Dans son Anthologie curieuse de la broderie parue en juin 2024, Audrey Demarre nous présente, en une cinquantaine de portraits, le plus étonnant et le plus beau de la broderie contemporaine. En effet, si broder est un geste très ancien longtemps resté féminin, technique et codifié, la broderie explose aujourd’hui de créativité.
Si la broderie s’inscrit dans un grand mouvement de retour au concret, au travail de la main, elle ne peut rester en dehors des autres enjeux de notre temps : l’urgence écologique.
1 mètre carré de broderie émet en moyenne 0.582kg éq. CO2, soit autant qu’un repas végétarien. Mais quel est l’impact environnemental de la broderie ?
La broderie, un artisanat écologique ?
La broderie est une technique de marquage textile qui implique la couture de fils sur le tissu pour créer un motif.
La broderie permet de préserver et de transmettre des techniques artisanales traditionnelles, souvent plus respectueuses de l’environnement que les méthodes de production industrielles. Elle est souvent le fait de petits créateurs et favorise en ce sens l’empowerment local.

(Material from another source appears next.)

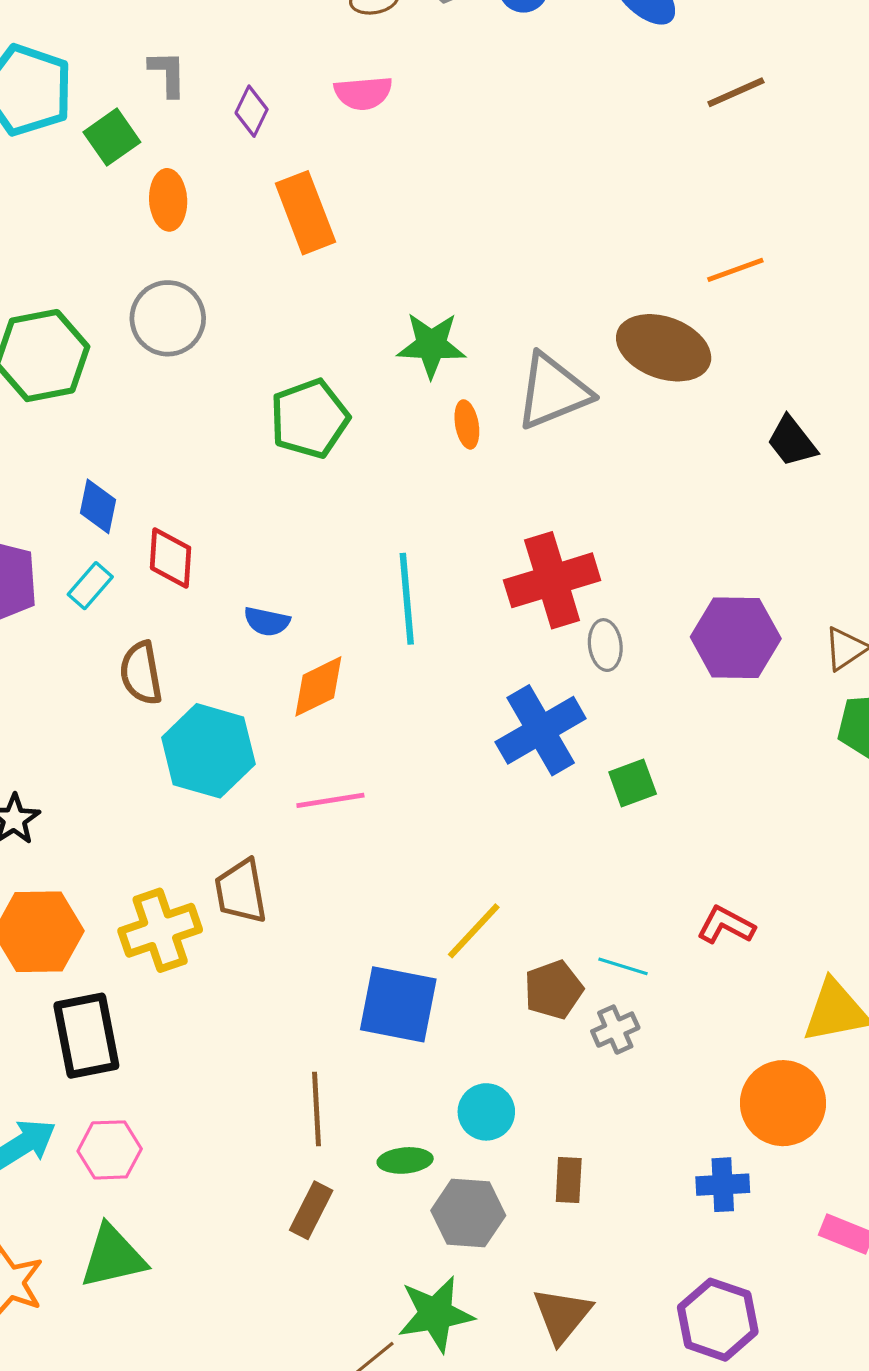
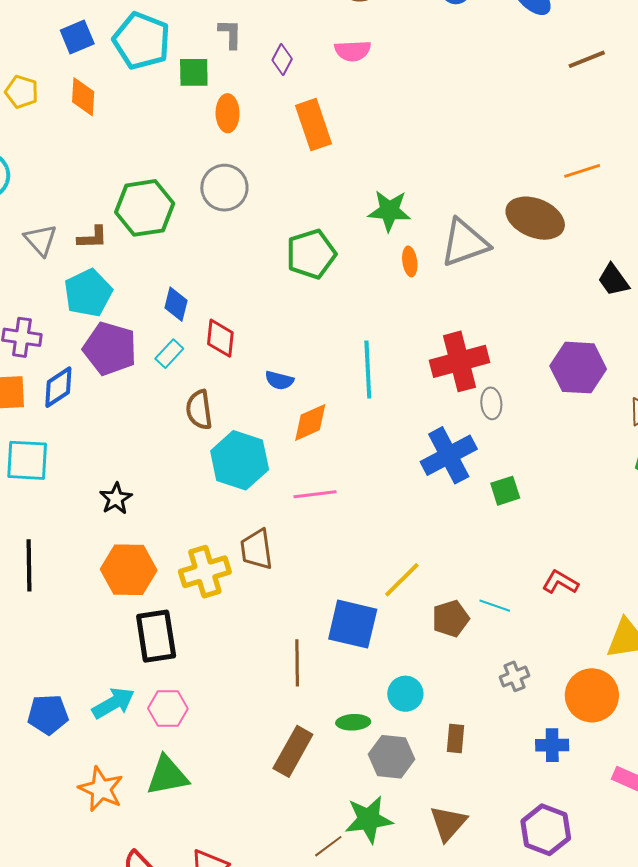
green square: (112, 137) -> (194, 72), turned 32
purple hexagon: (736, 638) -> (578, 368), moved
gray cross: (615, 1030) -> (515, 676), moved
brown line: (316, 1109) -> (297, 663), moved
brown rectangle: (311, 1210) -> (293, 751), size x1.4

En outre, la broderie est connue pour sa durabilité dans le temps, car les fils ne s’estompent pas facilement et résistent à l’usure. Les pièces brodées sont souvent de haute qualité et conçues pour durer longtemps. Elles sont moins susceptibles d’être jetées rapidement, contrairement aux vêtements de fast fashion.
En France, on pense à l’incontournable Maison Lesage qui réalise depuis 1924 pour la Haute Couture, le Prêt-à-Porter et les accessoires, des broderies très élaborées nécessitant des heures de travail et un savoir-faire d’excellence. Une école de broderie d’art a été créée en 1992, ouverte à tous les passionnés de broderie. La Maison Lesage a rejoint les Métiers d’Art CHANEL en 2002.
Broderie Lesage
Une réalité plus nuancée
Cependant, dans notre ère de la fast fashion, la broderie n’est plus l’apanage du luxe. Les machines à broder industrielles sont aujourd’hui capables de produire des motifs complexes à grande échelle pour ajouter des logos, des motifs et des détails décoratifs de manière uniforme et rapide.
Ces machines consomment beaucoup d’énergie, et selon le mix électrique des pays dans lesquels elles sont employées, leur empreinte carbone peut être conséquente.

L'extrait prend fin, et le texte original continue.